• [WHAT IS REQUIRED] Every line between the top of the data below and the line with "smaker istället för burkläsk", both ends included, must be retyped exactly.

• [Saved entries]
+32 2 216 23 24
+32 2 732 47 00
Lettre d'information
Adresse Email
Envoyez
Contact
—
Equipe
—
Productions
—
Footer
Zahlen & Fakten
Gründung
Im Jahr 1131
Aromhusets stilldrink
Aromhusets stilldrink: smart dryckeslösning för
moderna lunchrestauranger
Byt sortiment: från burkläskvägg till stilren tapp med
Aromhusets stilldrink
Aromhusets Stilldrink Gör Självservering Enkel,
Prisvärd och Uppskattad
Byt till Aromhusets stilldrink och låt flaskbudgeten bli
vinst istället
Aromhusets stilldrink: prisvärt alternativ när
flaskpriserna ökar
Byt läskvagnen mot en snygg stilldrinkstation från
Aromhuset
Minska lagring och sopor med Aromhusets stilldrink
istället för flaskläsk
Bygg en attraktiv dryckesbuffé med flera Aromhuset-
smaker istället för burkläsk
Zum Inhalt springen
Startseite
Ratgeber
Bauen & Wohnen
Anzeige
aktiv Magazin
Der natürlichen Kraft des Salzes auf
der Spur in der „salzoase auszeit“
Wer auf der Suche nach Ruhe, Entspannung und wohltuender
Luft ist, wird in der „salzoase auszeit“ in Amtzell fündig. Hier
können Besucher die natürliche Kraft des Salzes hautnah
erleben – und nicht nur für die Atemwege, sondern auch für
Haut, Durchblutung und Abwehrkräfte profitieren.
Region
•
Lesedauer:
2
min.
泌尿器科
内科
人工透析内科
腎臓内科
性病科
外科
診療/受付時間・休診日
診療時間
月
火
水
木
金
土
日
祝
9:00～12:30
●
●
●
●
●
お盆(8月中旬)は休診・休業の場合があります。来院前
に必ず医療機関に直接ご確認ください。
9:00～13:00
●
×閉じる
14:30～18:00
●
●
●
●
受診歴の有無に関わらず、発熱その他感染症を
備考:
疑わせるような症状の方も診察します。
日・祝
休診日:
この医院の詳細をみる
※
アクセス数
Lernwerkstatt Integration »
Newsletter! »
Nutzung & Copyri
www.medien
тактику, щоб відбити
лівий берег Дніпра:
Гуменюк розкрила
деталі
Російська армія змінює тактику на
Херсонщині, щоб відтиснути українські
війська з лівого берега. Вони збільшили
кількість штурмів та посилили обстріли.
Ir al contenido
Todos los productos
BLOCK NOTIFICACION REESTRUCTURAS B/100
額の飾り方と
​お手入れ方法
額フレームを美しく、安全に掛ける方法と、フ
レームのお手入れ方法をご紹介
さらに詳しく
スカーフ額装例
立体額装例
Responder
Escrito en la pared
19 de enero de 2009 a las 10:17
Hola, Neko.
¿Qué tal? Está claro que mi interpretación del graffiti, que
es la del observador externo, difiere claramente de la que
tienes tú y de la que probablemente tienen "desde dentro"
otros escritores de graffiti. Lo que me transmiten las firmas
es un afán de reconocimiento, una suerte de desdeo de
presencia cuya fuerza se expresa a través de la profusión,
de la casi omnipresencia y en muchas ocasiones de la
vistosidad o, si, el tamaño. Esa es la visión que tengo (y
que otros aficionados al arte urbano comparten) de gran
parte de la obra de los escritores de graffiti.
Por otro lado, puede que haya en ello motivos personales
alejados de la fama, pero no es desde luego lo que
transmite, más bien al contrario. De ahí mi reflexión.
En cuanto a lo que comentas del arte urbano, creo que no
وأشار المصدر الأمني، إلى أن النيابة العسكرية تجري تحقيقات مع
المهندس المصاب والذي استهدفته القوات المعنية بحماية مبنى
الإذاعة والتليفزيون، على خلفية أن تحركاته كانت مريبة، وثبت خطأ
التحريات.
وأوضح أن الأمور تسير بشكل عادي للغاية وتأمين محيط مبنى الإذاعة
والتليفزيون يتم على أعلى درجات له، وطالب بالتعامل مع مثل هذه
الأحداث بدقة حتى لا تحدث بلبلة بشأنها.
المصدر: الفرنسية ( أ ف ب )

• [ANSWER BOX]
+32 2 216 23 24
+32 2 732 47 00
Lettre d'information
Adresse Email
Envoyez
Contact
—
Equipe
—
Productions
—
Footer
Zahlen & Fakten
Gründung
Im Jahr 1131
Aromhusets stilldrink
Aromhusets stilldrink: smart dryckeslösning för
moderna lunchrestauranger
Byt sortiment: från burkläskvägg till stilren tapp med
Aromhusets stilldrink
Aromhusets Stilldrink Gör Självservering Enkel,
Prisvärd och Uppskattad
Byt till Aromhusets stilldrink och låt flaskbudgeten bli
vinst istället
Aromhusets stilldrink: prisvärt alternativ när
flaskpriserna ökar
Byt läskvagnen mot en snygg stilldrinkstation från
Aromhuset
Minska lagring och sopor med Aromhusets stilldrink
istället för flaskläsk
Bygg en attraktiv dryckesbuffé med flera Aromhuset-
smaker istället för burkläsk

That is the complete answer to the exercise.